I recently enrolled in a university in my local area and it has the course that I wanted but the place here is making me miserable. I have tried my best to adapt to this place but I really can't. This isn't my first time in Universiry, I went for a whole year in another Univeraity to do my foundation and I wasn't this miserable. Once I have come here, I can't even bring myself to go to classes. I feel so depressed and anxious of others. I stay in my room the whole day and onlt come out to use the toilet. I don't eat because I have no appetite. I wish I could tell my parents but they put in a lot of effort in trying to get me accepted in this uni. I wanted to drop out but they were so proud of me for getting in and constantly reminding me of how lucky I am to be here. I don't have the heart to break theirs.
Turn on thread page Beta
I feel miserable in University watch
- Thread Starter
- 17-07-2017 02:58
- 17-07-2017 03:04
have you tried talking to your parents and telling them how you're feeling? is there anything small that you could easily change to make you feel better, like maybe being more sociable and making new friends? don't feel anxious of people! im sure they're super friendly once you approach them. if you don't like this university, are there any other unis you'd be able to go to instead?

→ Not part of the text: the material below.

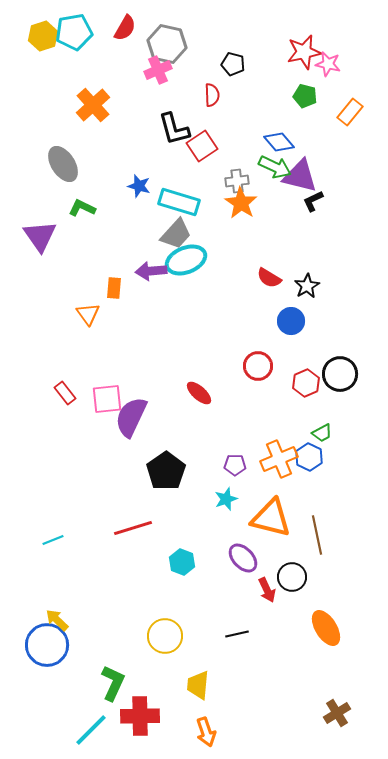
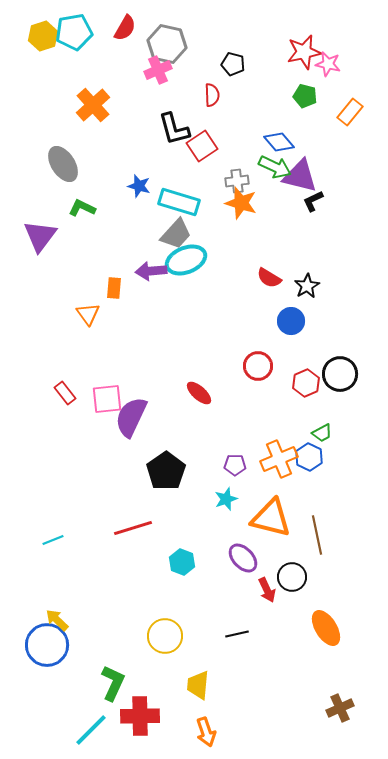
orange star at (241, 203): rotated 16 degrees counterclockwise
purple triangle at (40, 236): rotated 12 degrees clockwise
brown cross at (337, 713): moved 3 px right, 5 px up; rotated 8 degrees clockwise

it's always important to put yourself and your happiness + wellbeing first and you need to do what's best for you. at the end of the day, your parents will be proud of you despite where you graduate from and it's important that you enjoy these years of your life as well as your university experience. if you're unhappy please don't suffer in silence and get something changed bc you deserve to have an amazing time
- 17-07-2017 19:07
You sound very unhappy, and I don't believe for a moment that your parents value your current choice of university over your well-being. The first thing I would suggest is to share your feelings with your parents – tell them that you feel miserable and anxious to the point that you are shutting yourself in your room and losing your appetite. Getting some support from your loved ones is very important, especially if you are worried about disappointing them – it will feel good to get some confirmation that they care about you, primarily, not your degree.
Otherwise, I think it can be helpful to pinpoint what it is that is making you feel so bad. I mean, what would you change about your situation if you could? Are you struggling with your course, or not enjoying it as you expected to? Do you feel lonely or homesick? Are you nervous about attending lectures? Does the location of the uni feel completely wrong?
Remember that changing your mind is not a bad thing, and that it's important to take your feelings seriously. I was in a very similar situation to you in 2015 (miserable at university, but feeling like I'd be a failure if I dropped out), so I just wanted to say that it's not as if the only alternative road from here is to turn your back on all of your ambitions. It might make you feel a lot better to change your accommodation, switch your course, have a look at other universities that you could transfer to, or take a step away from university altogether and go back later with a clearer head.